Asian Stocks Poised to Stem Losses; Dollar Gains: Markets Wrap

Bloomberg

Published Dec 06, 2017 17:03

Updated Dec 06, 2017 17:46

Asian Stocks Poised to Stem Losses; Dollar Gains: Markets Wrap

(Bloomberg) -- The recent rout in Asian equities may be abating with the region’s stocks set to stem the recent losing streak as U.S. shares halted a global selloff, while the dollar climbed.

Equity-index futures in Japan signaled the Nikkei 225 Stock Average will recover some of its worst slide in nine months, while futures in Australia, Hong Kong and South Korea also rose. The S&P 500 Index ended little changed, with software makers gaining while energy shares slumped as crude fell past $56 a barrel after data showed growing gasoline inventories. Developing-nation stocks sank to a two-month low.

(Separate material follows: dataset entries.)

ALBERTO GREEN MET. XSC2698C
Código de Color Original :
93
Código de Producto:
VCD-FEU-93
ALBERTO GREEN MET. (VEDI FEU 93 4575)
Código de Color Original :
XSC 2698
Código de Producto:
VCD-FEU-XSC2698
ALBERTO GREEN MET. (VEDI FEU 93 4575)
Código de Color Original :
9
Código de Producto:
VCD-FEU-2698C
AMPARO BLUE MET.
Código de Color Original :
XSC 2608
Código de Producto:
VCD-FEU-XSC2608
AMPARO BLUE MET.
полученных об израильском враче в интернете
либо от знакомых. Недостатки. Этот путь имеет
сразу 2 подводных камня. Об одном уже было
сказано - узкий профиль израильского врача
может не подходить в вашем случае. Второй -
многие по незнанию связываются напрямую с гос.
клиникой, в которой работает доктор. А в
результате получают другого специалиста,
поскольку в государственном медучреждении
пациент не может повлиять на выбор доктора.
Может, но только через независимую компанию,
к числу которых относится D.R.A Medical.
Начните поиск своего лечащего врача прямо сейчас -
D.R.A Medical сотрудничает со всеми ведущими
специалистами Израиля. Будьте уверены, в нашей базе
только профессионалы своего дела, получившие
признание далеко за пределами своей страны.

Global markets have succumbed to a bout of profit taking this week with eight days of losses for Asian equities culminating Wednesday in the biggest slide since last December for the region’s stocks index. Technology stocks, this year’s biggest winners, have posted the largest declines along with emerging-market shares, also standout winners in 2017.

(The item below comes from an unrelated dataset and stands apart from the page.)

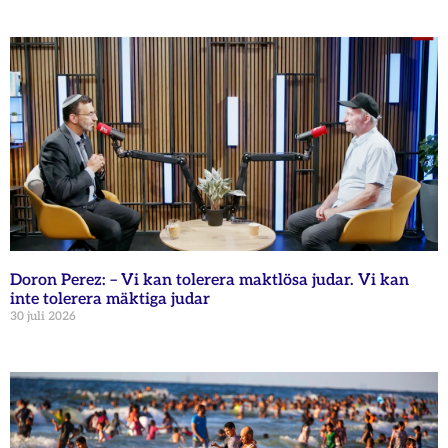
Doron Perez: – Vi kan tolerera maktlösa judar. Vi kan
inte tolerera mäktiga judar
30 juli 2026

Elsewhere, sterling weakened as efforts to rescue Brexit talks appeared to stumble. The loonie fell as the Bank of Canada kept borrowing costs on hold at its last interest-rate decision of 2017 and reiterated it will be “cautious” with future moves.

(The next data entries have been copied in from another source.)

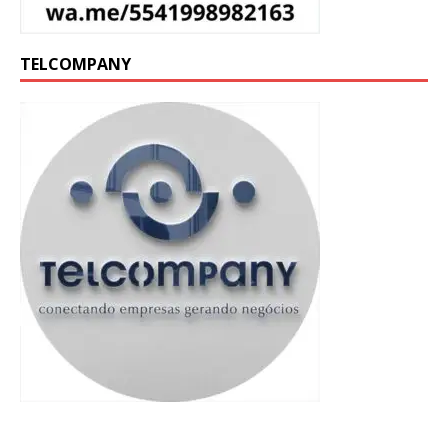
TELCOMPANY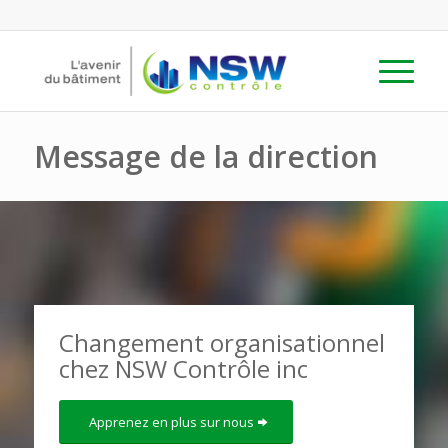
Message de la direction
Changement organisationnel
chez NSW Contrôle inc
Apprenez en plus sur nous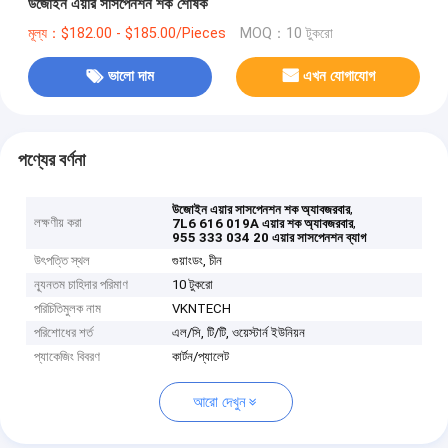
উজোইন এয়ার সাসপেনশন শক শোষক
মূল্য：$182.00 - $185.00/Pieces
MOQ：10 টুকরো
ভালো দাম
এখন যোগাযোগ
পণ্যের বর্ণনা
,
উজোইন এয়ার সাসপেনশন শক অ্যাবজরবার
লক্ষণীয় করা
,
7L6 616 019A এয়ার শক অ্যাবজরবার
955 333 034 20 এয়ার সাসপেনশন ব্যাগ
উৎপত্তি স্থল
গুয়াংডং, চীন
ন্যূনতম চাহিদার পরিমাণ
10 টুকরো
পরিচিতিমুলক নাম
VKNTECH
পরিশোধের শর্ত
এল/সি, টি/টি, ওয়েস্টার্ন ইউনিয়ন
প্যাকেজিং বিবরণ
কার্টন/প্যালেট
আরো দেখুন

Terminal customers can read more in our Markets Live blog.

Here are some of the key events facing markets in the coming days:

  • The U.S. faces a partial government shutdown after money runs out on Dec. 8 if Congress can’t agree on a spending bill by then.
  • U.S. employers probably hired at a robust pace in November as the unemployment rate held at an almost 17-year low. The Labor Department’s jobs report Friday may also show a bump up in average hourly earnings.

These are the main moves in markets:

Stocks

  • The S&P 500 closed little changed.
  • Futures on Japan’s Nikkei 225 Stock Average climbed 0.4 percent.
  • Futures on Hong Kong’s Hang Seng Index and Australia’s S&P/ASX 200 Index rose 0.3 percent.
  • Futures on South Korea’s Kospi index rose 0.2 percent.
  • The MSCI Emerging Market Index dropped 1.5 percent.

Currencies

  • The Bloomberg Dollar Spot Index gained 0.3 percent.
  • The euro declined 0.3 percent to $1.1795.
  • The pound decreased 0.4 percent to $1.3393.
  • The yen rose 0.3 percent to 112.28 per dollar.

Bonds

  • The yield on 10-year Treasuries fell one basis points to 2.34 percent.
  • Australia’s 10-year yield was steady at 2.51 percent.

Commodities

  • West Texas Intermediate crude fell 2.9 percent to $55.97 a barrel.
  • Gold fell 0.2 percent to $1,263.37 an ounce.